[What to do] An exact transcription of all the entries is needed; pictures stay out.

(Data extracted from a collection)
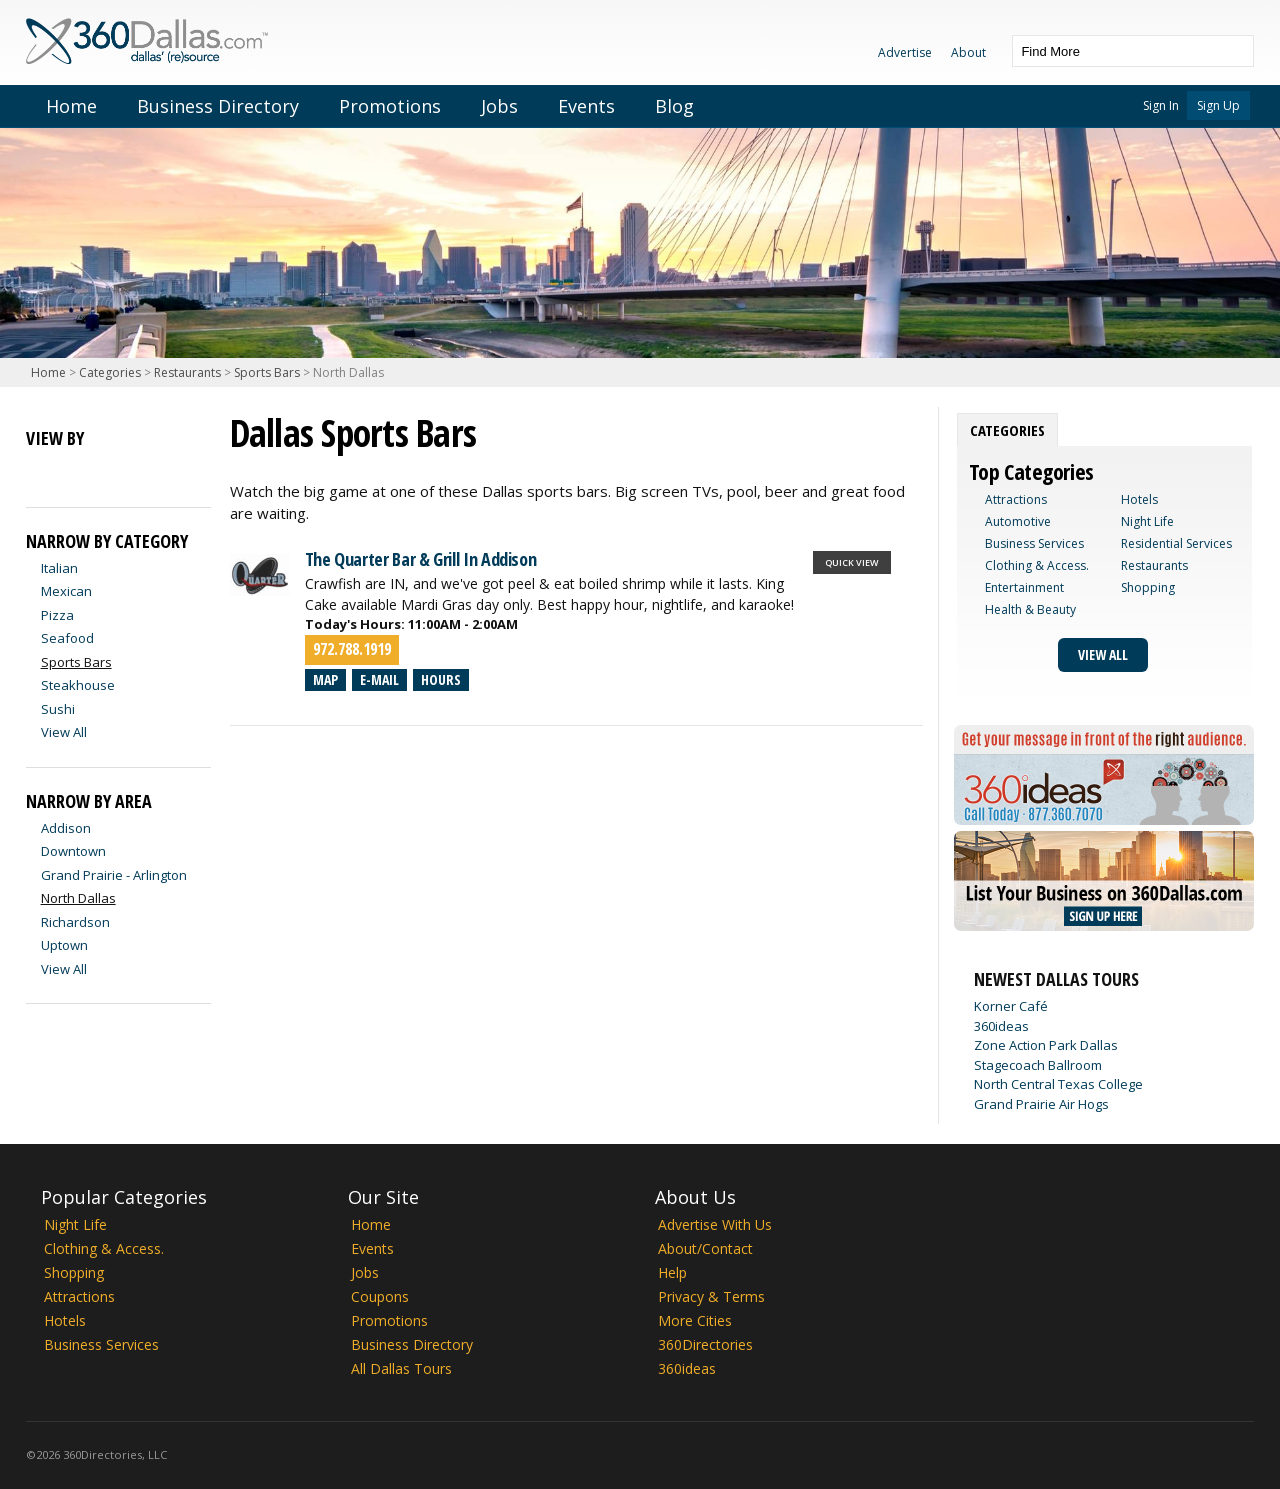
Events (586, 106)
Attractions (1016, 499)
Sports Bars (267, 372)
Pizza (57, 615)
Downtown (73, 851)
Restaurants (187, 372)
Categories (110, 372)
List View (42, 471)
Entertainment (1024, 587)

[Answer space]
Events (586, 106)
Attractions (1016, 499)
Sports Bars (267, 372)
Pizza (57, 615)
Downtown (73, 851)
Restaurants (187, 372)
Categories (110, 372)
List View (42, 471)
Entertainment (1024, 587)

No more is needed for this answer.